> **Problem details**
Apart from the pictures, every entry must be retyped exactly.

> **Entries shown**
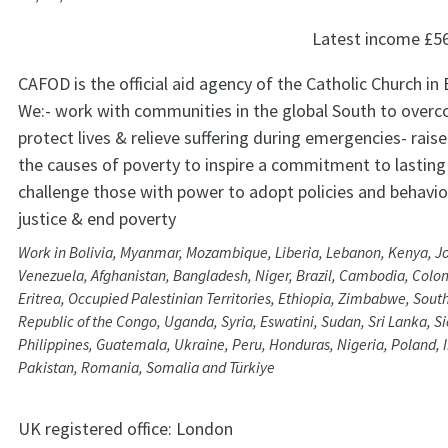
Latest income
£5
CAFOD is the official aid agency of the Catholic Church in
We:- work with communities in the global South to overc
protect lives & relieve suffering during emergencies- rai
the causes of poverty to inspire a commitment to lastin
challenge those with power to adopt policies and behavi
justice & end poverty
Work in Bolivia, Myanmar, Mozambique, Liberia, Lebanon, Kenya, Jor
Venezuela, Afghanistan, Bangladesh, Niger, Brazil, Cambodia, Colom
Eritrea, Occupied Palestinian Territories, Ethiopia, Zimbabwe, Sou
Republic of the Congo, Uganda, Syria, Eswatini, Sudan, Sri Lanka, S
Philippines, Guatemala, Ukraine, Peru, Honduras, Nigeria, Poland,
Pakistan, Romania, Somalia and Türkiye
UK registered office:
London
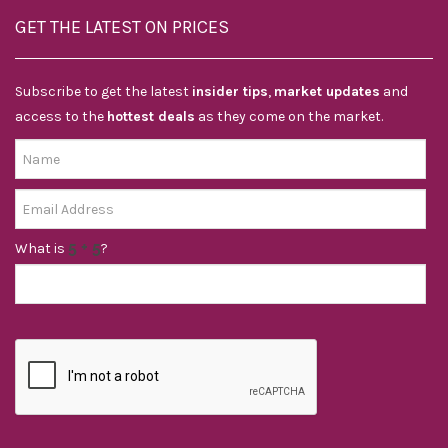
GET THE LATEST ON PRICES
Subscribe to get the latest
insider tips
,
market updates
and
access to the
hottest deals
as they come on the market.
What is
?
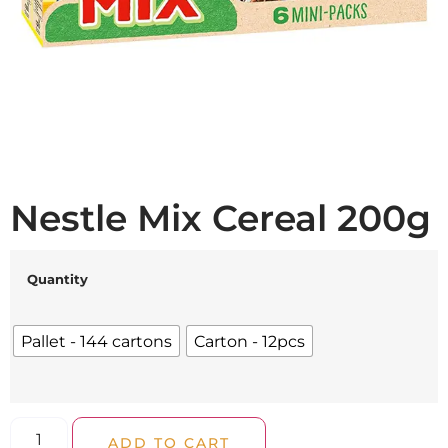
Nestle Mix Cereal 200g
Quantity
Pallet - 144 cartons
Carton - 12pcs
ADD TO CART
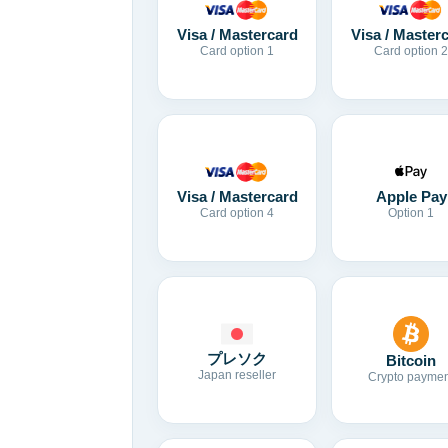
Visa / Mastercard
Visa / Master
Card option 1
Card option 2
Visa / Mastercard
Apple Pay
Card option 4
Option 1
プレソク
Bitcoin
Japan reseller
Crypto paymen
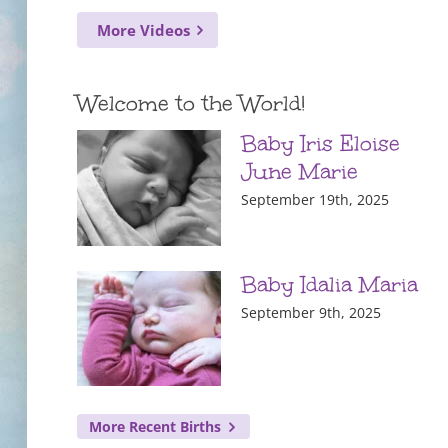
More Videos
Welcome to the World!
Baby Iris Eloise
June Marie
September 19th, 2025
Baby Idalia Maria
September 9th, 2025
More Recent Births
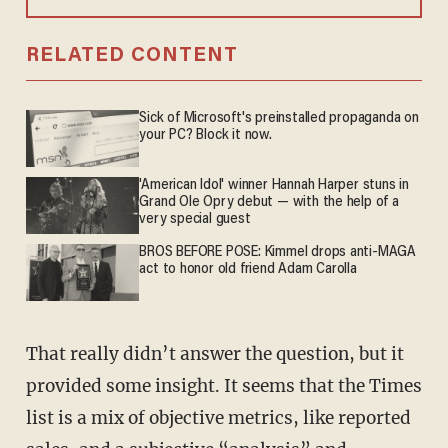
RELATED CONTENT
Sick of Microsoft's preinstalled propaganda on
your PC? Block it now.
'American Idol' winner Hannah Harper stuns in
Grand Ole Opry debut — with the help of a
very special guest
BROS BEFORE POSE: Kimmel drops anti-MAGA
act to honor old friend Adam Carolla
That really didn’t answer the question, but it
provided some insight. It seems that the Times
list is a mix of objective metrics, like reported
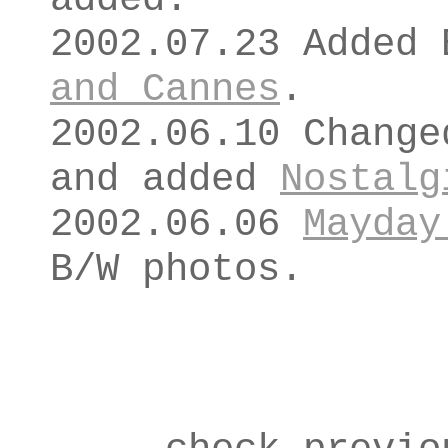
2002.07.23 Added
and Cannes
.
2002.06.10 Change
and added
Nostalg
2002.06.06
Mayday
B/W photos.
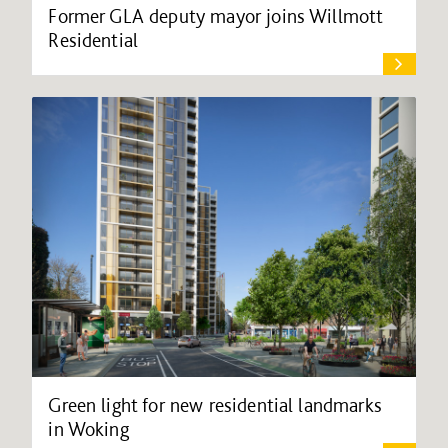
Former GLA deputy mayor joins Willmott
Residential
Green light for new residential landmarks
in Woking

> **Exercise solution**
Latest income
£5
CAFOD is the official aid agency of the Catholic Church in
We:- work with communities in the global South to overc
protect lives & relieve suffering during emergencies- rai
the causes of poverty to inspire a commitment to lastin
challenge those with power to adopt policies and behavi
justice & end poverty
Work in Bolivia, Myanmar, Mozambique, Liberia, Lebanon, Kenya, Jor
Venezuela, Afghanistan, Bangladesh, Niger, Brazil, Cambodia, Colom
Eritrea, Occupied Palestinian Territories, Ethiopia, Zimbabwe, Sou
Republic of the Congo, Uganda, Syria, Eswatini, Sudan, Sri Lanka, S
Philippines, Guatemala, Ukraine, Peru, Honduras, Nigeria, Poland,
Pakistan, Romania, Somalia and Türkiye
UK registered office:
London
GET THE LATEST ON PRICES
Subscribe to get the latest
insider tips
,
market updates
and
access to the
hottest deals
as they come on the market.
What is
?
Nestle Mix Cereal 200g
Quantity
Pallet - 144 cartons
Carton - 12pcs
ADD TO CART
Visa / Mastercard
Visa / Master
Card option 1
Card option 2
Visa / Mastercard
Apple Pay
Card option 4
Option 1
プレソク
Bitcoin
Japan reseller
Crypto paymen
More Videos
Welcome to the World!
Baby Iris Eloise
June Marie
September 19th, 2025
Baby Idalia Maria
September 9th, 2025
More Recent Births
RELATED CONTENT
Sick of Microsoft's preinstalled propaganda on
your PC? Block it now.
'American Idol' winner Hannah Harper stuns in
Grand Ole Opry debut — with the help of a
very special guest
BROS BEFORE POSE: Kimmel drops anti-MAGA
act to honor old friend Adam Carolla
That really didn’t answer the question, but it
provided some insight. It seems that the Times
list is a mix of objective metrics, like reported
2002.07.23 Added
and Cannes
.
2002.06.10 Change
and added
Nostalg
2002.06.06
Mayday
B/W photos.
Former GLA deputy mayor joins Willmott
Residential
Green light for new residential landmarks
in Woking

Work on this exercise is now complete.